The way Facebook processes what “the worlds” writes is about to get a bit more cosmopolitan.
As Facebook’s scope continues to grow globally, the style it rolls out features has been complicated by the fact that there are more than 100 languages currently supported on the site. When it comes to building text containers that users can form status updates into, this isn’t that difficult of a number of problems, but as artificial intelligence continues to drive everything Facebook does, the challenges skyrocket for ensuring that its systems amply grasps what its customers are wanting.
The company’s Applied Machine Learning team has expended the past year working on a engineering called multilingual embeddings which it says could significantly improve the speed at which its natural language processing tech is able to operate across foreign speeches. In early tests, the new process is 20-30X faster than previous methods, the company said.

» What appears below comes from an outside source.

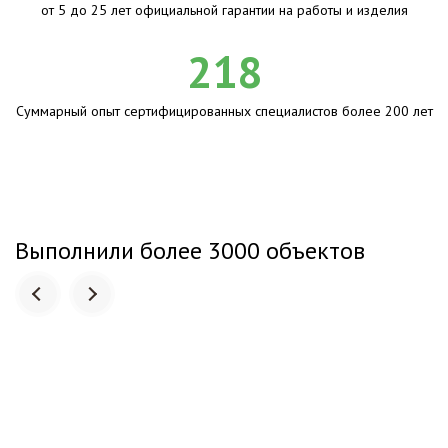
от 5 до 25 лет официальной гарантии на работы и изделия
218
Суммарный опыт сертифицированных специалистов более 200 лет
Выполнили более 3000 объектов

Beyond reductions in latency, the tech could help future Facebook features reach more people more quickly and ensure much more consistency across what services the website gives across the globe
“From the multilingual insight view, I want everybody to use all the features that are deployed by Facebook in their own speech, ” Facebook head of translation Necip Fazil Ayan told TechCrunch in an interview. “This should not be limited to a specific language, but we want to move to a world where all features are available everywhere, and can be used by everybody.”
The company has already been utilizing the tech over the past several months to detect content-policy misdemeanors, surface M Suggestions in Messenger and power its Recommendations feature across several languages. Facebook has about 20 technologists inside its AML group working on its own language and translation technologies.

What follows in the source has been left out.